Disseram que decidiram casar porque, caso um deles fosse preso, teriam maiores direitos legais, como a visitação na prisão.
Quarenta dias após o casamento, Leung foi acusado.
Ele está preso há seis anos e nove meses.
A ativista de longa data – Claudia Mo
Claudia Mo, carinhosamente conhecida em cantonês como Tia Mo, era uma proeminente legisladora da oposição.
Ela havia sido jornalista na agência de notícias AFP, onde cobriu a repressão da Praça Tiananmen em 1989, em Pequim.
A mulher de 67 anos ajudou a criar o Partido Cívico da oposição em 2006 e em 2012 ganhou um assento no LegCo.

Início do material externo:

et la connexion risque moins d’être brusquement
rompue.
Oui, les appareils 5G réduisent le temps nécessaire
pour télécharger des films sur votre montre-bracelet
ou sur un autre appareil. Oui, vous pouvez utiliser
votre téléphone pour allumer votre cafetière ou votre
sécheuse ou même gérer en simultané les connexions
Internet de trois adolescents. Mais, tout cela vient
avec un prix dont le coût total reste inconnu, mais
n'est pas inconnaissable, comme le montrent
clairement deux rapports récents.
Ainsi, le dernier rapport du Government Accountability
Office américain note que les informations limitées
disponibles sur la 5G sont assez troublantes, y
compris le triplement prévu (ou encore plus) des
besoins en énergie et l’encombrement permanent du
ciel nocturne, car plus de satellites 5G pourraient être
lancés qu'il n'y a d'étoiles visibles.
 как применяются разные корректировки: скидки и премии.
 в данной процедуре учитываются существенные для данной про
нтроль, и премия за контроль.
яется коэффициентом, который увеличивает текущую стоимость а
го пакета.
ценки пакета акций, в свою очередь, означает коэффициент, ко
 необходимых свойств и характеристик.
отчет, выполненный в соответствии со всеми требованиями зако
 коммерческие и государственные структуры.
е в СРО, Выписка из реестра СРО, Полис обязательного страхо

Ela desistiu da cidadania britânica para ocupar um cargo em Hong Kong.
Ela estava entre os 15 legisladores que renunciou em massa da LegCo depois de quatro legisladores pró-democracia terem sido depostos em Novembro de 2020. A medida deixou o LegCo sem presença da oposição.

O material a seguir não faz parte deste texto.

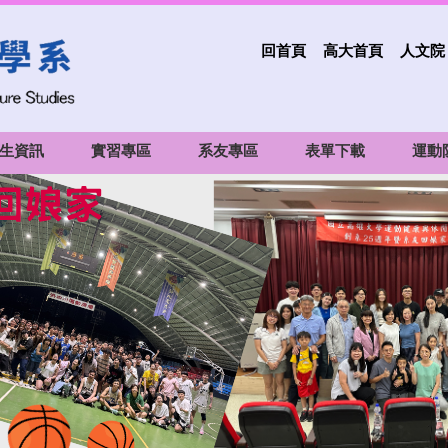
回首頁
高大首頁
人文院
生資訊
實習專區
系友專區
表單下載
運動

“Tínhamos que fazer”, disse ela na época. “Precisamos protestar contra o que poderia ser a repressão definitiva de Pequim a Hong Kong – para silenciar o último resquício de dissidência na cidade.”
A polícia “invadiu a sala de estar” para prendê-la na madrugada de 6 de janeiro de 2021, o FT relatoucitando uma fonte não identificada que descreveu a operação como “pura violência”.

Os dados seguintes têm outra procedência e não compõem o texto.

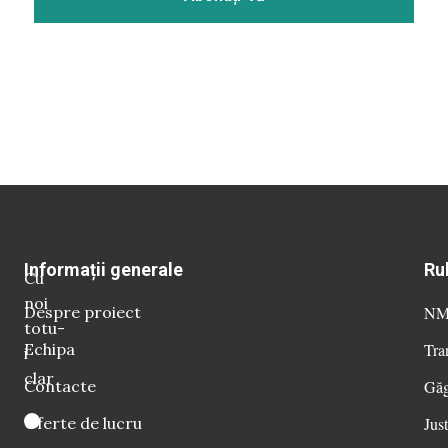
Informații generale
Ru
Cu
noi
Despre proiect
NM 
totu-
Echipa
Tra
i
clar
Contacte
Găg
Oferte de lucru
Just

Ela está na prisão desde então. Quando o seu marido, o jornalista britânico Philip Bowring, ficou gravemente doente, Mo não foi autorizado a visitá-lo na prisão.
Ela foi condenada a quatro anos e dois meses de prisão.
O ativista LGBT – Jimmy Sham
Ativista político e LGBTQ de longa data, Jimmy Sham também liderou um dos maiores grupos pró-democracia de Hong Kong, a Frente Civil dos Direitos Humanos (CHRF).
O grupo dissolveu-se em 2021, afirmando que já não poderia operar no meio de desafios “sem precedentes” colocados pela repressão da China.
Sham foi atacado violentamente várias vezes em 2019 e, num caso, foi deixado nas ruas com um ferimento na cabeça. A CHRF acusou os apoiantes do governo deste e de outros ataques contra activistas pró-democracia na altura, mas isso nunca foi provado.
O homem de 37 anos casou-se com a sua parceira em Nova Iorque em 2013 e lutou para que Hong Kong reconhecesse os casamentos entre pessoas do mesmo sexo no estrangeiro. O tribunal superior de Hong Kong concedeu-lhe uma vitória parcial em 2023, quando ordenou ao governo que estabelecesse um quadro para reconhecer as parcerias entre pessoas do mesmo sexo.
A essa altura, Sham estava detido por seu papel nas primárias de Hong Kong.
A fiança foi-lhe negada repetidamente, tendo um juiz afirmado que ele era um “jovem determinado e resoluto” que provavelmente continuaria a cometer “atos que põem em perigo a segurança nacional” caso fosse libertado.
Ele foi condenado na terça-feira a quatro anos e três meses de prisão.
A jornalista – Gwyneth Ho
Antes de se dedicar à política, Gwyneth Ho, de 33 anos, trabalhou para vários meios de comunicação, incluindo a BBC chinesa, a emissora estatal RTHK e a Stand News.
Ela alcançou a fama durante os protestos de 2019, quando foi espancada por uma multidão enquanto fazia uma reportagem sobre o movimento. O ataque a levou ao hospital.
Ela concorreu nas primárias de 2020 e obteve um grande número de votos em seu círculo eleitoral.
Ela disse durante seu julgamento que era “inevitável” que os 12 candidatos pró-democraciaincluindo ela, foram desqualificados para disputar as eleições legislativas.
“Acredito que a maioria dos habitantes de Hong Kong sabia, no fundo do coração, que lutar pela democracia sob o regime comunista chinês sempre foi uma fantasia”, disse ela.
Ela foi condenada a sete anos de prisão.